Here's something you probably didn't expect in your inbox: Researchers have now developed a way to email brainwaves. A study published in PLOS One on Wednesday details how an international research team transmitted words from one person's brain to another by mapping electrical currents in the brain and the spine.

Scientists have been studying the possibilities of brain wave–sensing technology for a while. For example, some researchers recently used electroencephalography (EEG) headsets, which record electrical activity along the scalp, to give people mind control over objects like toy helicopters.

These and other EEG processes have typically involved a human brain and a computer exchanging information. Electrodes map electrical currents the brain emits when a person does something that is an action-thought, like consciously thinking about bending the knee. The computer then interprets that signal and diagrams it onto a mechanical output, like the toy helicopter.

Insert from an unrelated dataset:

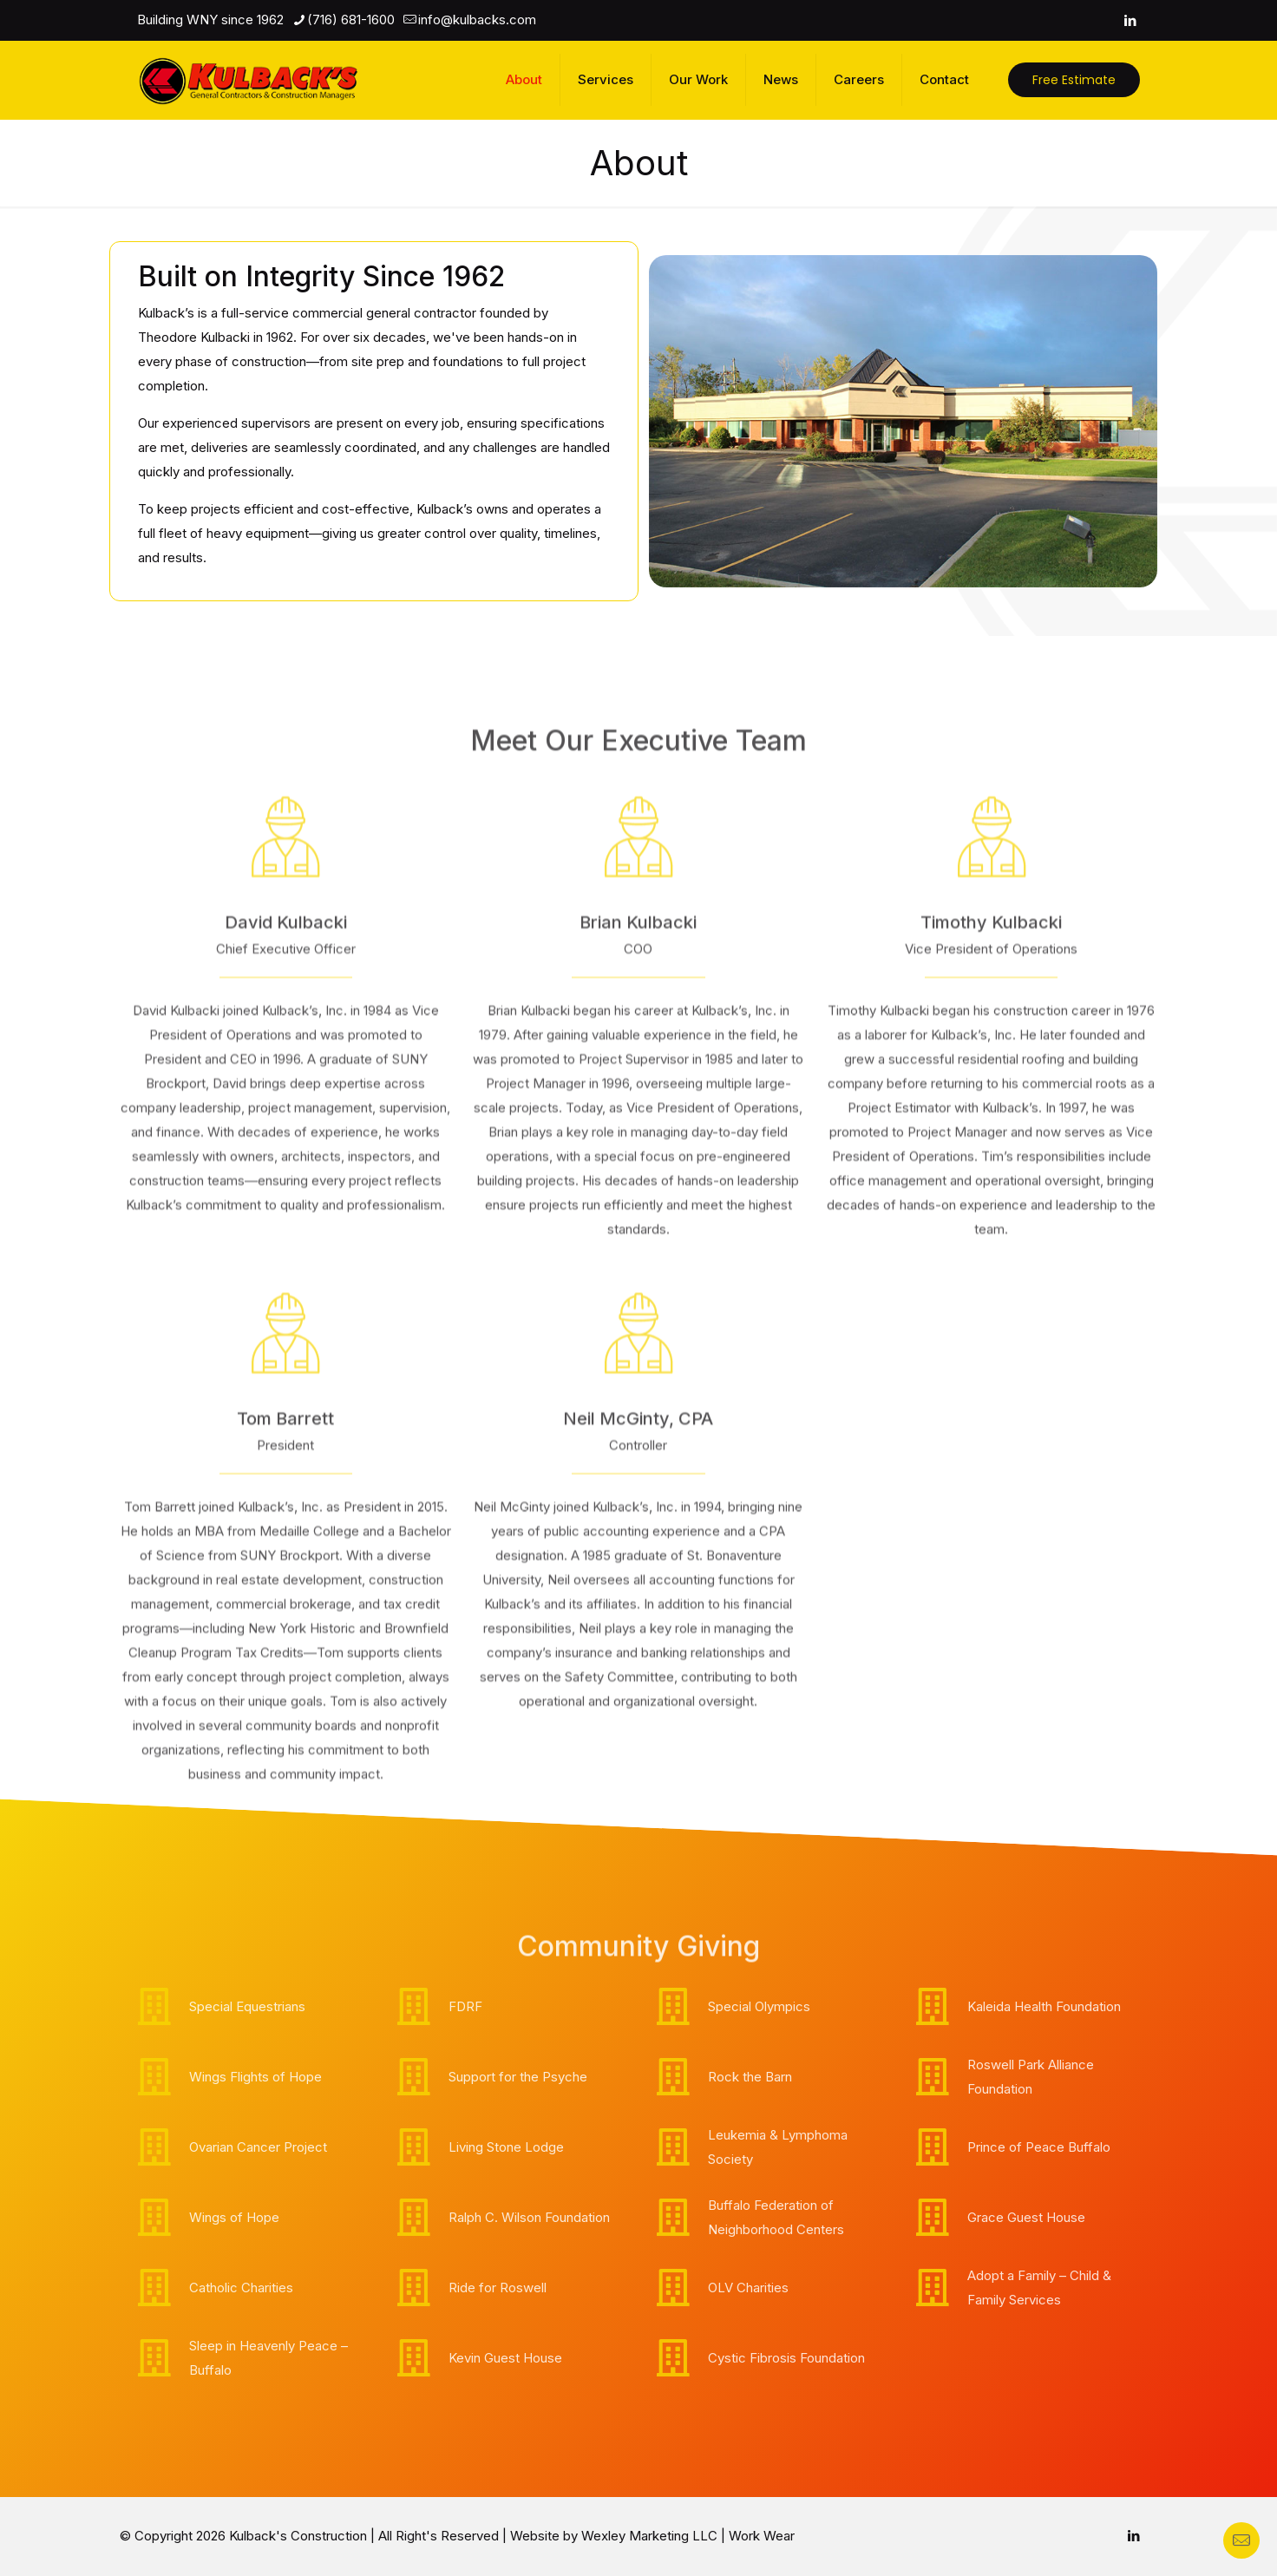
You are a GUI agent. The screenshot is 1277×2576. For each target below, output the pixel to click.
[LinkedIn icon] (1129, 20)
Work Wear (762, 2535)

But in the most recent study, researchers replaced the machine in that equation with a second brain, and adjusted the technology so that two humans could exchange messages telepathically.

Four participants were recruited, ages 28 to 50, for the study. First, researchers used EEG to translate greetings, such as hola and ciao, into code. This was sent from a participant in Thiruvananthapuram, India to Strasbourg, France. There, a computer interface translated the message from code to words and implanted them into the receiver's brain through light electrical stimulation. Participants didn't report feeling anything in the process, and only saw flickers of light in their peripheral vision—but they did hear the message. Researchers then conducted a similar experiment in which thoughts were successfully transmitted from two participants, one in Spain and one in France.

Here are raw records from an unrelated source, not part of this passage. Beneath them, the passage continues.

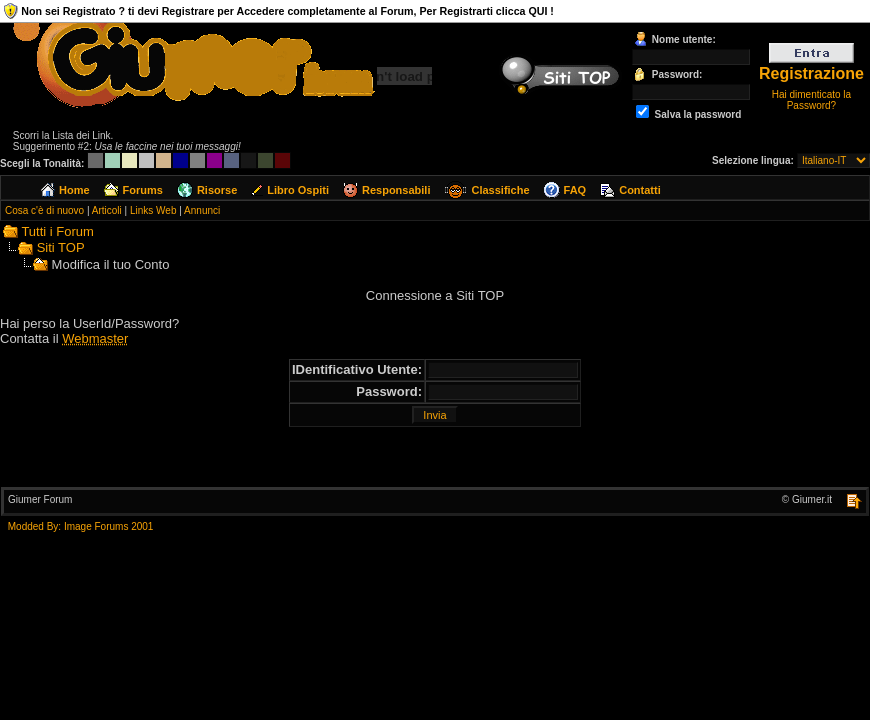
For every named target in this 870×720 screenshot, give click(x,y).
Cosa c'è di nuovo (44, 210)
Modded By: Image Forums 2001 (81, 526)
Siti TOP (61, 247)
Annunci (202, 210)
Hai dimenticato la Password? (811, 100)
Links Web (153, 210)
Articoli (107, 210)
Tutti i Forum (57, 231)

The results weren't perfect—in the second experiment, the error rate was 15 percent, 11 percent on the decoding end and 5 percent on the initial coding side—but it is remarkable progress. Previously, EEG communication had proven successful with rats, but not with humans. Brain-to-brain transmission is still a budding area of study, but this marks a huge step: It's the first time humans have been able to drop messages into another brain using a machine. Researchers believe that soon, computers will be able to engage with the human brains in a dialogue through both computer and brain-to-brain communication.

Developing brain-to-brain transmissions further will likely raise ethical and sociological questions in the future, such as who gets to transmit these messages and if what might happen if someone decides to dabble into the dystopian realm of mind control. Unless you can transmit something like "let's go eat burritos the size of our faces." Even the most traditional anti-transhumanists should be able to get down with that.